** Opening MATERIAL FOR THE TASK block **

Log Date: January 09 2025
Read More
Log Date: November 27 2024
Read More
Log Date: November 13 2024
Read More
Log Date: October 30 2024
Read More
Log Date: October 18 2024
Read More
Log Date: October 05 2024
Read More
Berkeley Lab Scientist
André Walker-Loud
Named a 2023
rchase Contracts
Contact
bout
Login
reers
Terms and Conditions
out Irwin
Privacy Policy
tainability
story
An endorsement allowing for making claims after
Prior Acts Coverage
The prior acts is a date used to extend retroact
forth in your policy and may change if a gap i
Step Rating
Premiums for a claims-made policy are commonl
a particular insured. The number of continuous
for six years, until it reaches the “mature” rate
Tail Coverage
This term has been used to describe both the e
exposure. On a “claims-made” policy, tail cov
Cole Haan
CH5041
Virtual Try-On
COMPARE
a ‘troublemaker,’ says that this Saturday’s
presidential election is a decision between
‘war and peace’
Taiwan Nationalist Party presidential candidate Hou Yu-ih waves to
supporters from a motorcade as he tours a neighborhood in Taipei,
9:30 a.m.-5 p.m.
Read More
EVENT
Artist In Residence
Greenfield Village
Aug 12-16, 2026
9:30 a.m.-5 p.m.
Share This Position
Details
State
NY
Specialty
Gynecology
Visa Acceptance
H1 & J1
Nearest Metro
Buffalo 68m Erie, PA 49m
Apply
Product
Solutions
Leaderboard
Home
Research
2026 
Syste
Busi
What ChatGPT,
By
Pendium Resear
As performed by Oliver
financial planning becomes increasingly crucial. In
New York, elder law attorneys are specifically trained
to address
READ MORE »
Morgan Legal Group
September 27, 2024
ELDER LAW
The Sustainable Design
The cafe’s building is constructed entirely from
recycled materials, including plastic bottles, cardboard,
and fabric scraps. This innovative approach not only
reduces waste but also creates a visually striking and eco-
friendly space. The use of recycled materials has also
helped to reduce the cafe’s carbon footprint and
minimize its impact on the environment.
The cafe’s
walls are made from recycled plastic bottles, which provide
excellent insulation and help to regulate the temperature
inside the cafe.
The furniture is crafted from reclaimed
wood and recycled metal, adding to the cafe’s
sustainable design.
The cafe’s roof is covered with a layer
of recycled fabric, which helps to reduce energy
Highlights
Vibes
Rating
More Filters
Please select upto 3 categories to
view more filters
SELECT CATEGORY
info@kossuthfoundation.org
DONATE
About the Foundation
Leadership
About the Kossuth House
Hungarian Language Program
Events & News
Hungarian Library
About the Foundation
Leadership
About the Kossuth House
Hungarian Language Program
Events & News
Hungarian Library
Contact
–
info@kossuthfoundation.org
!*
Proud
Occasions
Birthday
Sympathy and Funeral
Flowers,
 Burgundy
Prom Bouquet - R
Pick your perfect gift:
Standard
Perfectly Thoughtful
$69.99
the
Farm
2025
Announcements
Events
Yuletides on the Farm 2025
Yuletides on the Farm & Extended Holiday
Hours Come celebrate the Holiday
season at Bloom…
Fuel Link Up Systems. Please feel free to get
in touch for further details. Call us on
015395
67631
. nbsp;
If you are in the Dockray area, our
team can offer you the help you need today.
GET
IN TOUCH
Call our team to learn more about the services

** Closing MATERIAL FOR THE TASK block **

_WORK TASK:_ After reading the lines above, reproduce them all exactly.

_FINISHED EXERCISE:_
Log Date: January 09 2025
Read More
Log Date: November 27 2024
Read More
Log Date: November 13 2024
Read More
Log Date: October 30 2024
Read More
Log Date: October 18 2024
Read More
Log Date: October 05 2024
Read More
Berkeley Lab Scientist
André Walker-Loud
Named a 2023
rchase Contracts
Contact
bout
Login
reers
Terms and Conditions
out Irwin
Privacy Policy
tainability
story
An endorsement allowing for making claims after
Prior Acts Coverage
The prior acts is a date used to extend retroact
forth in your policy and may change if a gap i
Step Rating
Premiums for a claims-made policy are commonl
a particular insured. The number of continuous
for six years, until it reaches the “mature” rate
Tail Coverage
This term has been used to describe both the e
exposure. On a “claims-made” policy, tail cov
Cole Haan
CH5041
Virtual Try-On
COMPARE
a ‘troublemaker,’ says that this Saturday’s
presidential election is a decision between
‘war and peace’
Taiwan Nationalist Party presidential candidate Hou Yu-ih waves to
supporters from a motorcade as he tours a neighborhood in Taipei,
9:30 a.m.-5 p.m.
Read More
EVENT
Artist In Residence
Greenfield Village
Aug 12-16, 2026
9:30 a.m.-5 p.m.
Share This Position
Details
State
NY
Specialty
Gynecology
Visa Acceptance
H1 & J1
Nearest Metro
Buffalo 68m Erie, PA 49m
Apply
Product
Solutions
Leaderboard
Home
Research
2026 
Syste
Busi
What ChatGPT,
By
Pendium Resear
As performed by Oliver
financial planning becomes increasingly crucial. In
New York, elder law attorneys are specifically trained
to address
READ MORE »
Morgan Legal Group
September 27, 2024
ELDER LAW
The Sustainable Design
The cafe’s building is constructed entirely from
recycled materials, including plastic bottles, cardboard,
and fabric scraps. This innovative approach not only
reduces waste but also creates a visually striking and eco-
friendly space. The use of recycled materials has also
helped to reduce the cafe’s carbon footprint and
minimize its impact on the environment.
The cafe’s
walls are made from recycled plastic bottles, which provide
excellent insulation and help to regulate the temperature
inside the cafe.
The furniture is crafted from reclaimed
wood and recycled metal, adding to the cafe’s
sustainable design.
The cafe’s roof is covered with a layer
of recycled fabric, which helps to reduce energy
Highlights
Vibes
Rating
More Filters
Please select upto 3 categories to
view more filters
SELECT CATEGORY
info@kossuthfoundation.org
DONATE
About the Foundation
Leadership
About the Kossuth House
Hungarian Language Program
Events & News
Hungarian Library
About the Foundation
Leadership
About the Kossuth House
Hungarian Language Program
Events & News
Hungarian Library
Contact
–
info@kossuthfoundation.org
!*
Proud
Occasions
Birthday
Sympathy and Funeral
Flowers,
 Burgundy
Prom Bouquet - R
Pick your perfect gift:
Standard
Perfectly Thoughtful
$69.99
the
Farm
2025
Announcements
Events
Yuletides on the Farm 2025
Yuletides on the Farm & Extended Holiday
Hours Come celebrate the Holiday
season at Bloom…
Fuel Link Up Systems. Please feel free to get
in touch for further details. Call us on
015395
67631
. nbsp;
If you are in the Dockray area, our
team can offer you the help you need today.
GET
IN TOUCH
Call our team to learn more about the services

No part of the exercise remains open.